■ Supplied material ■

-*-

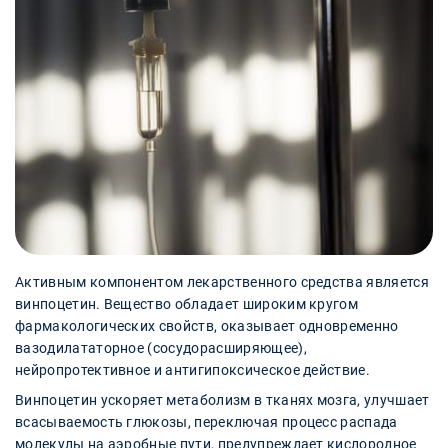
Активным компонентом лекарственного средства является
винпоцетин. Вещество обладает широким кругом
фармакологических свойств, оказывает одновременно
вазодилататорное (сосудорасширяющее),
нейропротективное и антигипоксическое действие.
Винпоцетин ускоряет метаболизм в тканях мозга, улучшает
всасываемость глюкозы, переключая процесс распада
молекулы на аэробные пути, предупреждает кислородное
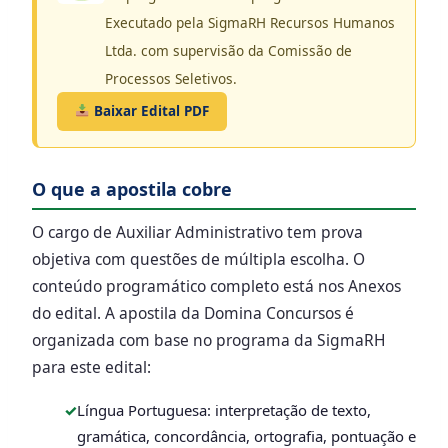
Executado pela SigmaRH Recursos Humanos
Ltda. com supervisão da Comissão de
Processos Seletivos.
Baixar Edital PDF
O que a apostila cobre
O cargo de Auxiliar Administrativo tem prova
objetiva com questões de múltipla escolha. O
conteúdo programático completo está nos Anexos
do edital. A apostila da Domina Concursos é
organizada com base no programa da SigmaRH
para este edital:
Língua Portuguesa: interpretação de texto,
gramática, concordância, ortografia, pontuação e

-*-

■ What you need to do ■
Your copy should consist solely of the lines from the line containing "фармакологических свойств, оказывает" through the last line of the records above, reproduced exactly, with the pictures left out.

■ Response ■
фармакологических свойств, оказывает одновременно
вазодилататорное (сосудорасширяющее),
нейропротективное и антигипоксическое действие.
Винпоцетин ускоряет метаболизм в тканях мозга, улучшает
всасываемость глюкозы, переключая процесс распада
молекулы на аэробные пути, предупреждает кислородное
Executado pela SigmaRH Recursos Humanos
Ltda. com supervisão da Comissão de
Processos Seletivos.
Baixar Edital PDF
O que a apostila cobre
O cargo de Auxiliar Administrativo tem prova
objetiva com questões de múltipla escolha. O
conteúdo programático completo está nos Anexos
do edital. A apostila da Domina Concursos é
organizada com base no programa da SigmaRH
para este edital:
Língua Portuguesa: interpretação de texto,
gramática, concordância, ortografia, pontuação e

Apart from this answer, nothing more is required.